2. Startin’ Fires (2008)
On his most recent album, Shelton finally seems to have a strong sense of the sound and material that works best for him, but takes so few chances that songs tend to bleed together as a result. This is the first album that seems like a fully-realized artistic statement, with Shelton fully and confidently inhabiting his place as one of the most convincing modern country crooners. But he’s at another one of those junctures where he needs to find new ways of stretching out and challenging himself artistically, as this album is consistency bordering on stagnation. One of the only songs that leaves any sort of lasting impression is the duet with Miranda Lambert on “Bare Skin Rug,” which is also the only song that doesn’t sound aimed directly at the country charts.
3. Pure BS (2007)
There are a few uptempo songs to balance things out (“The More I Drink” being the most memorable), but this feels like Shelton’s ballad album, an outgrowth of the credibility gained by way of “Goodbye Time” on the previous album. Sadly, there isn’t much here to match the quality of that earlier single.
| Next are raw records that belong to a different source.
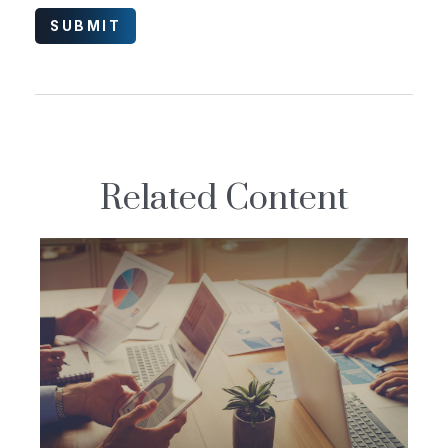
Related Content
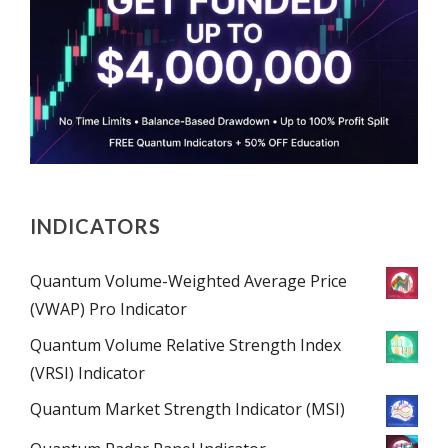
INDICATORS
Quantum Volume-Weighted Average Price
(VWAP) Pro Indicator
Quantum Volume Relative Strength Index
(VRSI) Indicator
Quantum Market Strength Indicator (MSI)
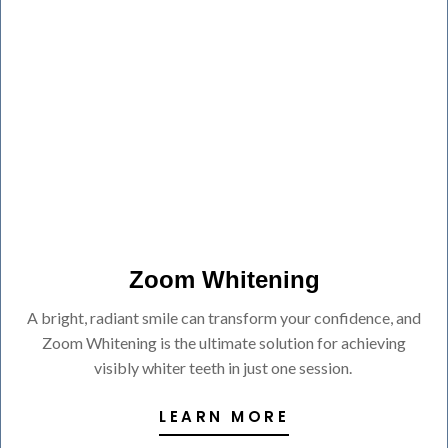
Zoom Whitening
A bright, radiant smile can transform your confidence, and
Zoom Whitening is the ultimate solution for achieving
visibly whiter teeth in just one session.
LEARN MORE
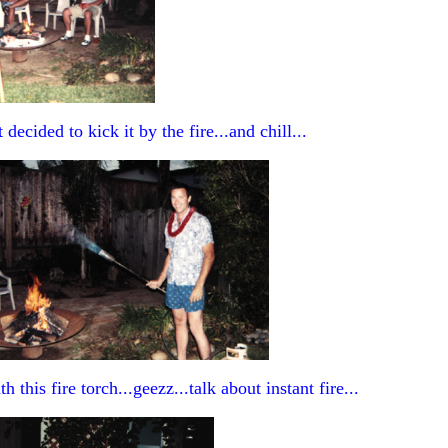
decided to kick it by the fire...and chill...
h this fire torch...geezz...talk about instant fire...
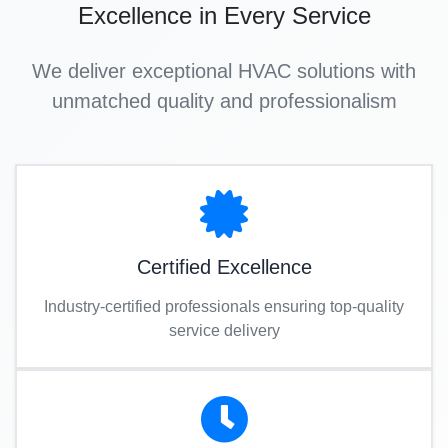
Excellence in Every Service
We deliver exceptional HVAC solutions with
unmatched quality and professionalism
Certified Excellence
Industry-certified professionals ensuring top-quality
service delivery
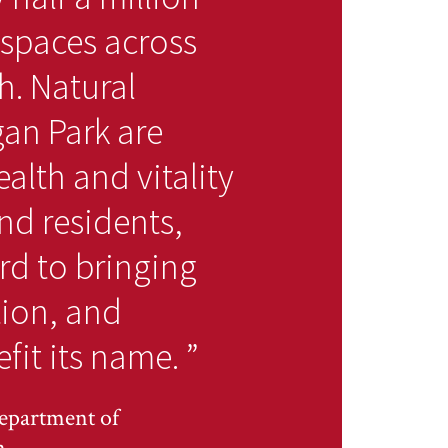
 spaces across
. Natural
gan Park are
alth and vitality
nd residents,
rd to bringing
tion, and
fit its name.
”
epartment of
n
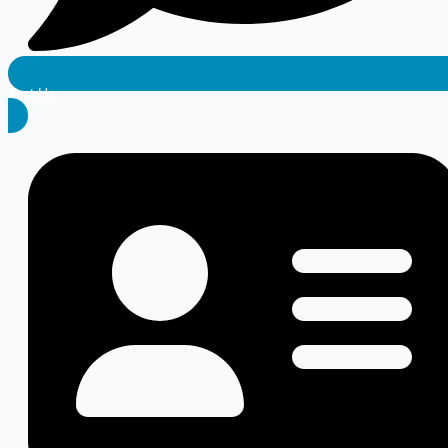
Text Us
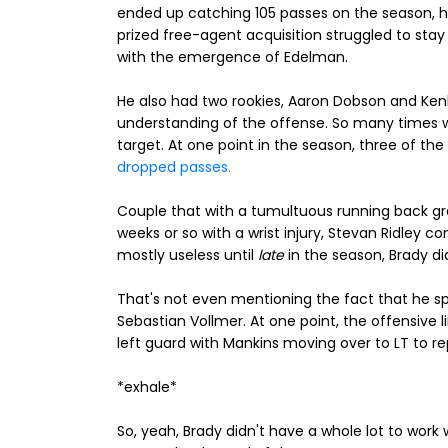
ended up catching 105 passes on the season, h
prized free-agent acquisition struggled to stay
with the emergence of Edelman.
He also had two rookies, Aaron Dobson and Ken
understanding of the offense. So many times
target. At one point in the season, three of the
dropped passes.
Couple that with a tumultuous running back gro
weeks or so with a wrist injury, Stevan Ridley c
mostly useless until
late
in the season, Brady did
That's not even mentioning the fact that he sp
Sebastian Vollmer. At one point, the offensive li
left guard with Mankins moving over to LT to r
*exhale*
So, yeah, Brady didn't have a whole lot to work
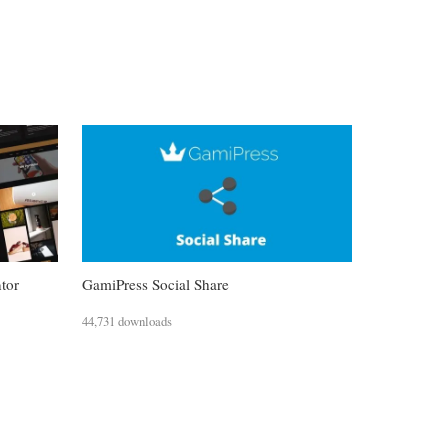
ntor
GamiPress Social Share
44,731 downloads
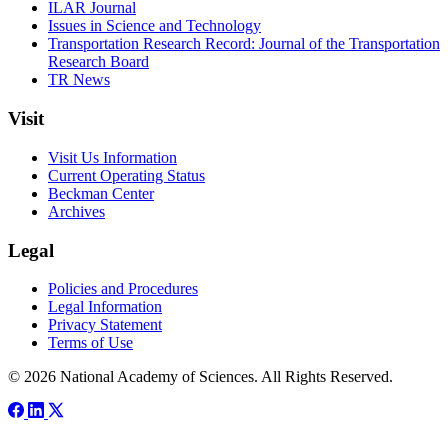
ILAR Journal
Issues in Science and Technology
Transportation Research Record: Journal of the Transportation
Research Board
TR News
Visit
Visit Us Information
Current Operating Status
Beckman Center
Archives
Legal
Policies and Procedures
Legal Information
Privacy Statement
Terms of Use
© 2026 National Academy of Sciences. All Rights Reserved.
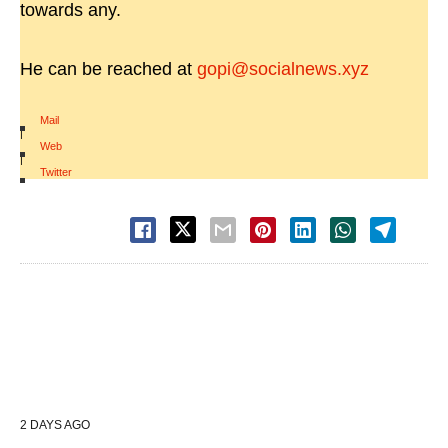
towards any.
He can be reached at
gopi@socialnews.xyz
Mail
|
Web
|
Twitter
2 DAYS AGO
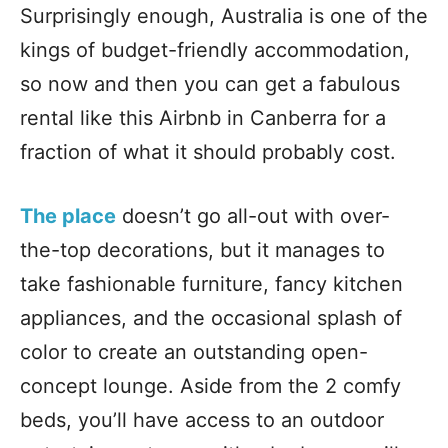
Surprisingly enough, Australia is one of the
kings of budget-friendly accommodation,
so now and then you can get a fabulous
rental like this Airbnb in Canberra for a
fraction of what it should probably cost.
The place
doesn’t go all-out with over-
the-top decorations, but it manages to
take fashionable furniture, fancy kitchen
appliances, and the occasional splash of
color to create an outstanding open-
concept lounge. Aside from the 2 comfy
beds, you’ll have access to an outdoor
Aside from a Chris Knight cover, these are mostly middling contemporary songs penned by the usual suspects; sell them as he might, Shelton inevitably falls short of the high mark set by Barn & Grill. Nevertheless, a pretty listenable collection.
4. Blake Shelton (2001)
Shelton’s debut was a likable (if somewhat scrawny) traditional effort. Although it showed a great deal of energy and promise, there wasn’t much about it to suggest that the artist would still be a relevant market force a couple years down the road, much less nearly a decade later. Shelton’s most surprising trait has been his willingness to grow artistically, so it should be little surprise that his first effort was just that: a beginning. Not one of his better albums, but worth checking out for career highlights like “Austin” and “Ol’ Red.”
5. The Dreamer (2003)
Shelton’s sophomore effort founding him digging deeper into the southern rock side of things to very mixed effect. There are some good songs here, but they’re buried beneath overproduced pap like “Heavy Liftin'” that makes the album as a whole an almost unbearable listen.